Purpose: Invasive aspergillosis in the immunocompromised host is one of the most difficult therapeutic problems. Itraconazole, a new oral triazole, is inhibitory as well as fungicidal against Aspergillus species in vitro. It is active against Aspergillus infections in animal models. We present our experience with itraconazole therapy of 21 patients with aspergillosis.
Patients and methods: Eighteen of the 21 patients received 400 mg of itraconazole orally per day; the other three received 100 to 200 mg daily. Serum concentrations of itraconazole were measured and susceptibility testing was performed according to previously described methods.

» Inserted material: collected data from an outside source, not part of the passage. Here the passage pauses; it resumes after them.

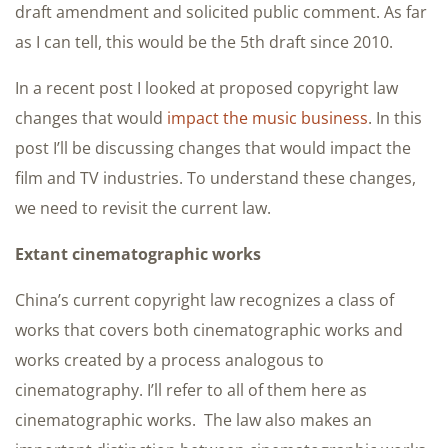
draft amendment and solicited public comment. As far
as I can tell, this would be the 5th draft since 2010.
In a recent post I looked at proposed copyright law
changes that would
impact the music business
. In this
post I’ll be discussing changes that would impact the
film and TV industries. To understand these changes,
we need to revisit the current law.
Extant cinematographic works
China’s current copyright law recognizes a class of
works that covers both cinematographic works and
works created by a process analogous to
cinematography. I’ll refer to all of them here as
cinematographic works. The law also makes an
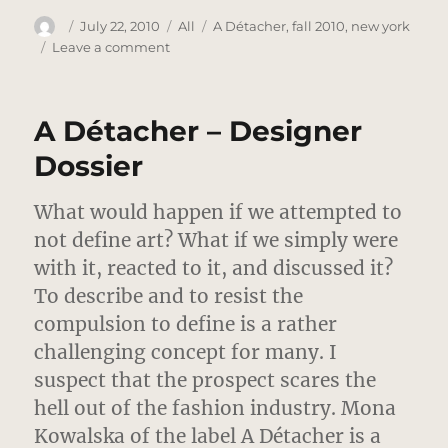
Author
Posted
Categories
Tags
July 22, 2010
All
A Détacher
,
fall 2010
,
new york
on
on
Leave a comment
A
Detacher
–
A Détacher – Designer
Fall
2010
Dossier
–
New
What would happen if we attempted to
York
not define art? What if we simply were
with it, reacted to it, and discussed it?
To describe and to resist the
compulsion to define is a rather
challenging concept for many. I
suspect that the prospect scares the
hell out of the fashion industry. Mona
Kowalska of the label A Détacher is a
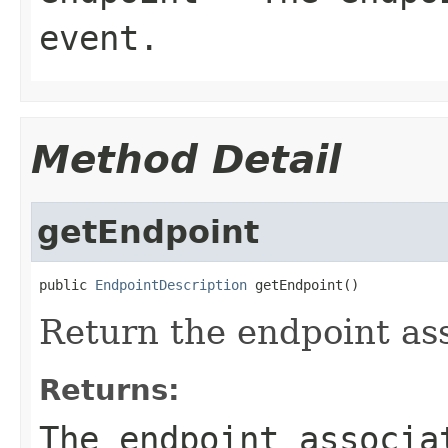
event.
Method Detail
getEndpoint
public 
EndpointDescription
 getEndpoint()
Return the endpoint ass
Returns:
The endpoint associa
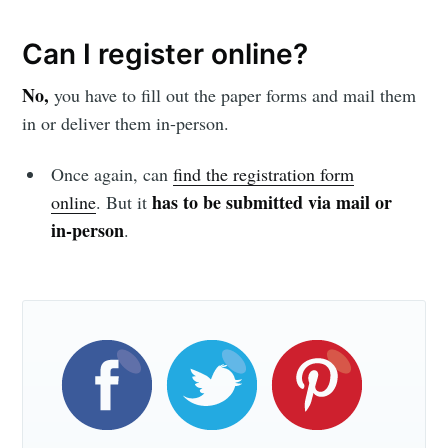
Can I register online?
No,
you have to fill out the paper forms and mail them
in or deliver them in-person.
Once again, can
find the registration form
has to be submitted via mail or
online
. But it
in-person
.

Results: Of 15 evaluable patients, responses were produced in 12. Four of five with invasive pulmonary disease, two of two with skeletal disease, one of two with pleural disease, one of one with pericardial, sinus, mastoid, or hepatosplenic aspergillosis, and one of one with onychomycosis responded. One patient with carotid artery disease did not show a response, although results of cultures were negative at autopsy. One responder with joint disease had a possible relapse three months after completing 12 months of therapy. Ten of these patients were immunocompromised (including four with neutropenia and two renal transplant recipients) and eight of these responded. Side effects with itraconazole, in contrast to previously available therapy, were rare.
Conclusion: This experience suggests itraconazole may be an important advance in the therapy of aspergillosis.